E’ ufficiale la notizia dell’acquisto di Maurizio Bortolussi da parte dell’H.C. Valpellice Bulldogs.
Il presidente Ferrando ed il general manager Barale hanno chiuso rapidamente la trattativa con il trentasettenne oriundo che dovrebbe aggregarsi alla squadra già mercoledì nella trasferta di Selva.
Sogno proibito di una generazione di tifosi valligiani, Bortolussi è stato uno dei più forti giocatori che hanno giocato in Italia negli ultimi 15 anni.
Canadese dell’Ontario, è infatti nato a Ottawa il 25.04.1968, Maurizio è un’ala destra (ma può giocare ovunque) alta 183 cm per 92 kg.
Giunge giovanissimo in Italia nella stagione 1989/1990 acquistato dall’Alleghe; con le Civette giocherà fino al 1995 trascinandole alla storica vittoria nell’Alpenliga del 1992 e segnando 252 punti in 283 partite.
Viene poi acquistato da Varese nella stagione 1995/1996 in tempo per conquistare la Federation Cup e lasciare il segno con 51 punti in 43 match.

L’anno dopo tenta l’esperienza nella DEL tedesca con l’EC Ratinger Lowen (32 punti in 53 partite) ma nella stagione 1997/1998 è ad Aosta dove con i Lions Courmaosta si scatena con 88 punti in 49 partite.
L’anno seguente inizia il suo “periodo d’oro” a Milano dove, da capitano, rimane fino al 2002 vincendo 2 campionati e la classifica di miglior assist man nella stagione 2000/2001. Il suo score del periodo meneghino recita 243 punti in 212 match.
La stagione 2003/2004 lo vede ad Asiago dove disputerà 28 partite coronate da 24 punti.

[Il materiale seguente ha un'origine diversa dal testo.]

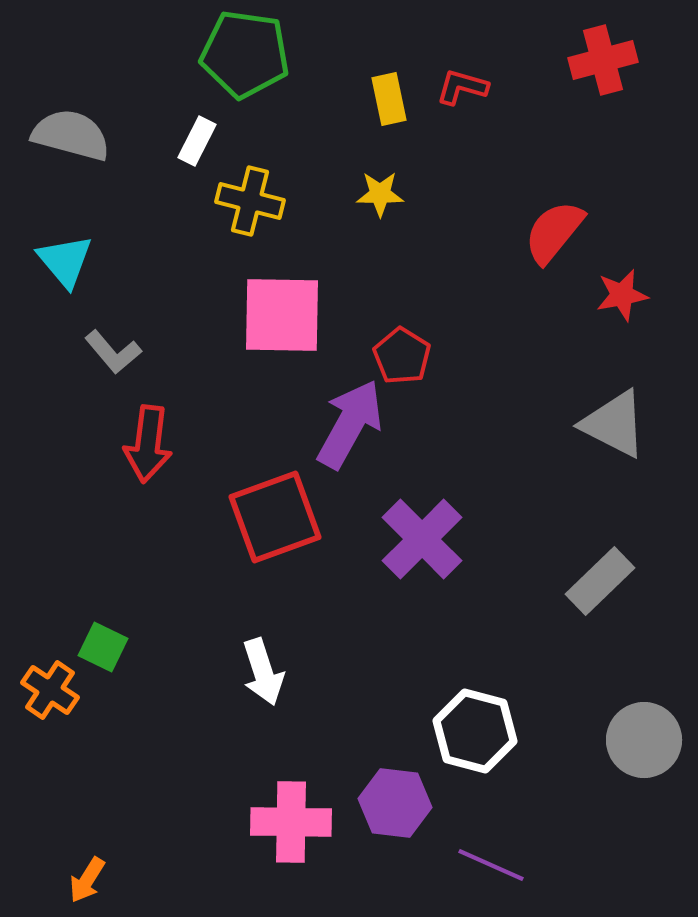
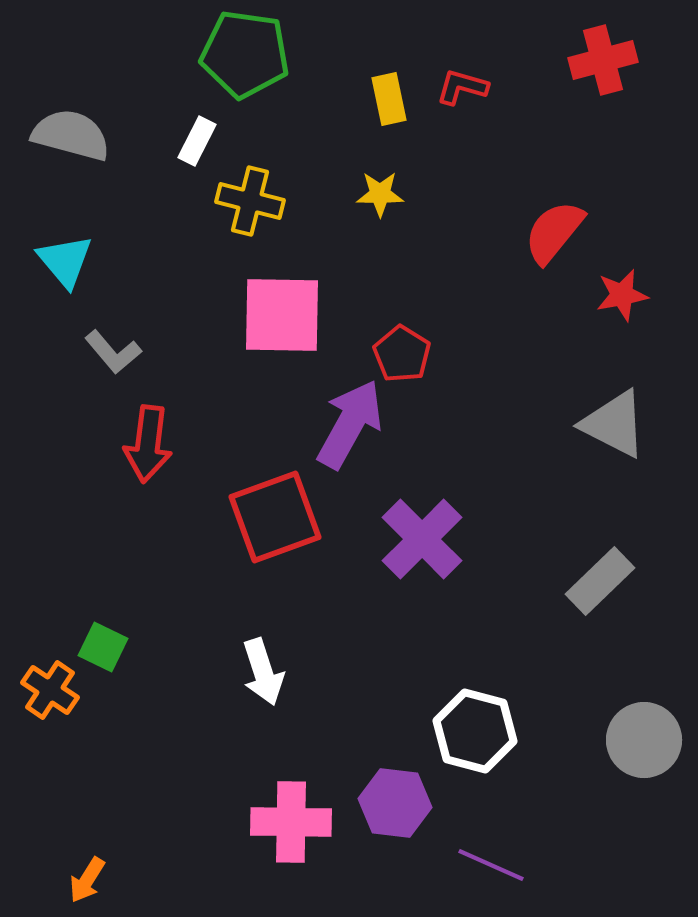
red pentagon: moved 2 px up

Durante tutti questi anni, Maurizio gioca spesso e voletieri peraltro nel Blu-Team azzurro, diventando una presenza fissa nella Nazionale italiana.
L’anno scorso la discesa in A2 a Pontebba dove, causa problemi di lavoro, disputa solo 15 partite segnando tuttavia 17 punti.
Stiamo quindi parlando di un giocatore che in carriera ha segnato più di 700 punti in quasi altrettante partite!!
In attesa di poterlo ammirare sul ghiaccio del Filatoio Venerdì 18/11 contro l’Egna, la redazione di HcValpellice.com porge a Maurizio un caloroso benvenuto con l’augurio di ripetere anche in biancorosso quanto ha saputo fare in carriera già da Mercoledì a Selva di Valgardena.